● **How to complete this task**
Word for word, reproduce all entries below, leaving every picture out.
[Provided entries — start]
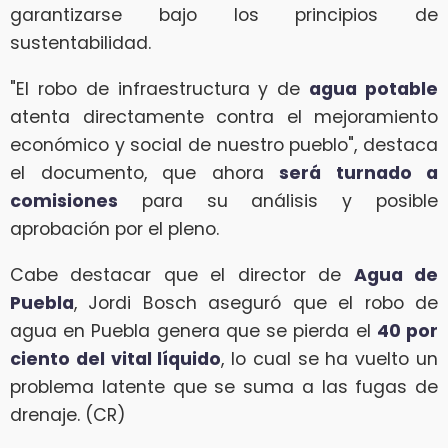
garantizarse bajo los principios de
sustentabilidad.
"El robo de infraestructura y de
agua potable
atenta directamente contra el mejoramiento
económico y social de nuestro pueblo", destaca
el documento, que ahora
será turnado a
comisiones
para su análisis y posible
aprobación por el pleno.
Cabe destacar que el director de
Agua de
Puebla
, Jordi Bosch aseguró que el robo de
agua en Puebla genera que se pierda el
40 por
ciento del vital líquido
, lo cual se ha vuelto un
problema latente que se suma a las fugas de
drenaje. (CR)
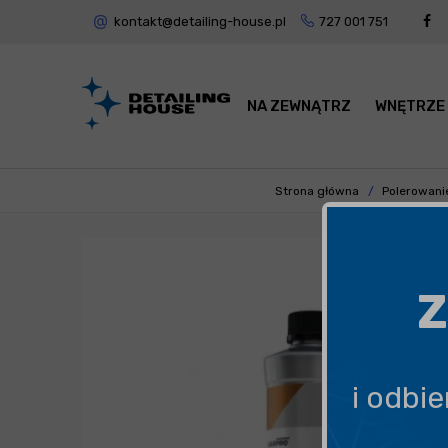
kontakt@detailing-house.pl
727 001 751
NA ZEWNĄTRZ
WNĘTRZE
Strona główna
Polerowani
Z
i odbi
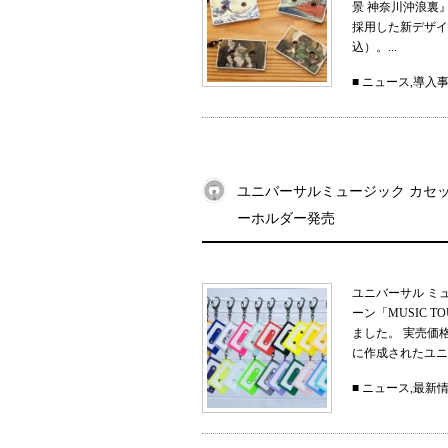
景 神奈川沖浪裏
採用した新デザイン
込）。...
■
ニュース
,
導入
ユニバーサルミュージック カセット
ーホルダー発売
ユニバーサル ミ
ーン「MUSIC 
ました。 実売価
に作成されたユニ
■
ニュース
,
最新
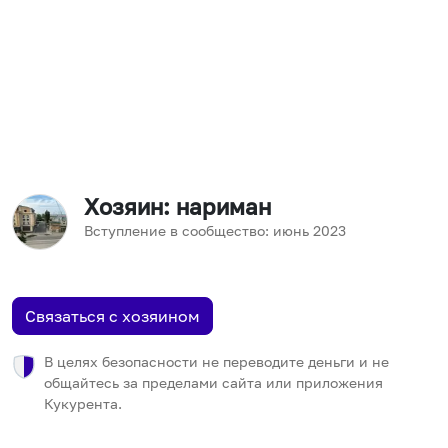
Хозяин
: нариман
Вступление в сообщество:
июнь
2023
Связаться с хозяином
В целях безопасности не переводите деньги и не
общайтесь за пределами сайта или приложения
Кукурента.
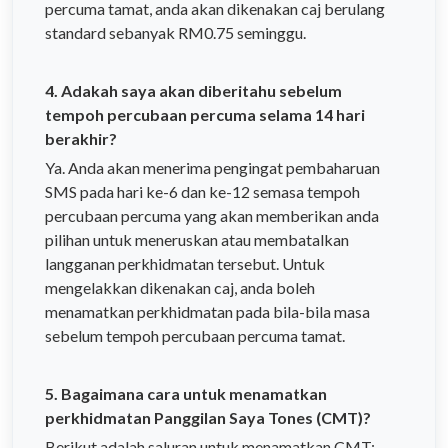
percuma tamat, anda akan dikenakan caj berulang
standard sebanyak RM0.75 seminggu.
4. Adakah saya akan diberitahu sebelum
tempoh percubaan percuma selama 14 hari
berakhir?
Ya. Anda akan menerima pengingat pembaharuan
SMS pada hari ke-6 dan ke-12 semasa tempoh
percubaan percuma yang akan memberikan anda
pilihan untuk meneruskan atau membatalkan
langganan perkhidmatan tersebut. Untuk
mengelakkan dikenakan caj, anda boleh
menamatkan perkhidmatan pada bila-bila masa
sebelum tempoh percubaan percuma tamat.
5. Bagaimana cara untuk menamatkan
perkhidmatan Panggilan Saya Tones (CMT)?
Berikut adalah saluran untuk menamatkan CMT:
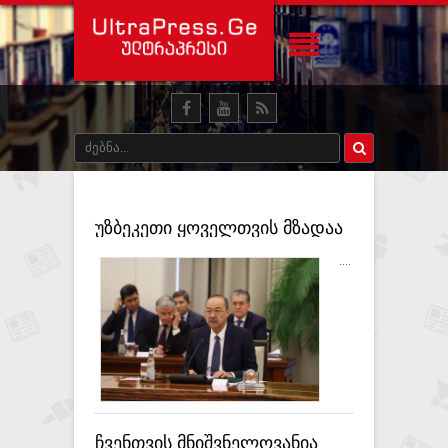
უზბეკეთი ყოველთვის მზადაა
საქართველოსთან მჭიდრო
....
და ნაყოფიერი
თანამშრომლობისთვის -
აბდულა არიპოვი
ჩვენთვის მნიშვნელოვანია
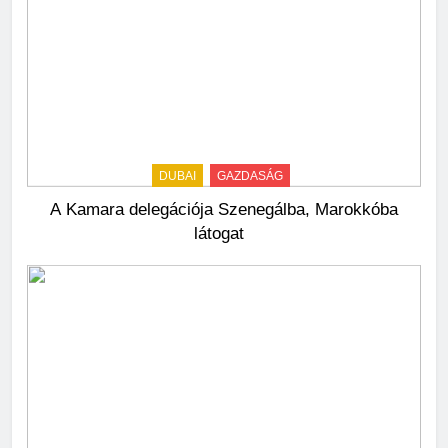
DUBAI
GAZDASÁG
A Kamara delegációja Szenegálba, Marokkóba
látogat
[Provided entries — finish]
● **Answer space**
garantizarse bajo los principios de
sustentabilidad.
"El robo de infraestructura y de
agua potable
atenta directamente contra el mejoramiento
económico y social de nuestro pueblo", destaca
el documento, que ahora
será turnado a
comisiones
para su análisis y posible
aprobación por el pleno.
Cabe destacar que el director de
Agua de
Puebla
, Jordi Bosch aseguró que el robo de
agua en Puebla genera que se pierda el
40 por
ciento del vital líquido
, lo cual se ha vuelto un
problema latente que se suma a las fugas de
drenaje. (CR)
kontakt@detailing-house.pl
727 001 751
NA ZEWNĄTRZ
WNĘTRZE
Strona główna
Polerowani
Z
i odbi
景 神奈川沖浪裏
採用した新デザイン
込）。...
■
ニュース
,
導入
ユニバーサルミュージック カセット
ーホルダー発売
ユニバーサル ミ
ーン「MUSIC 
ました。 実売価
に作成されたユニ
■
ニュース
,
最新
Хозяин
: нариман
Вступление в сообщество:
июнь
2023
Связаться с хозяином
В целях безопасности не переводите деньги и не
общайтесь за пределами сайта или приложения
Кукурента.
percuma tamat, anda akan dikenakan caj berulang
standard sebanyak RM0.75 seminggu.
4. Adakah saya akan diberitahu sebelum
tempoh percubaan percuma selama 14 hari
berakhir?
Ya. Anda akan menerima pengingat pembaharuan
SMS pada hari ke-6 dan ke-12 semasa tempoh
percubaan percuma yang akan memberikan anda
pilihan untuk meneruskan atau membatalkan
langganan perkhidmatan tersebut. Untuk
mengelakkan dikenakan caj, anda boleh
menamatkan perkhidmatan pada bila-bila masa
sebelum tempoh percubaan percuma tamat.
5. Bagaimana cara untuk menamatkan
perkhidmatan Panggilan Saya Tones (CMT)?
Berikut adalah saluran untuk menamatkan CMT:
უზბეკეთი ყოველთვის მზადაა
საქართველოსთან მჭიდრო
....
და ნაყოფიერი
თანამშრომლობისთვის -
აბდულა არიპოვი
ჩვენთვის მნიშვნელოვანია
DUBAI
GAZDASÁG
A Kamara delegációja Szenegálba, Marokkóba
látogat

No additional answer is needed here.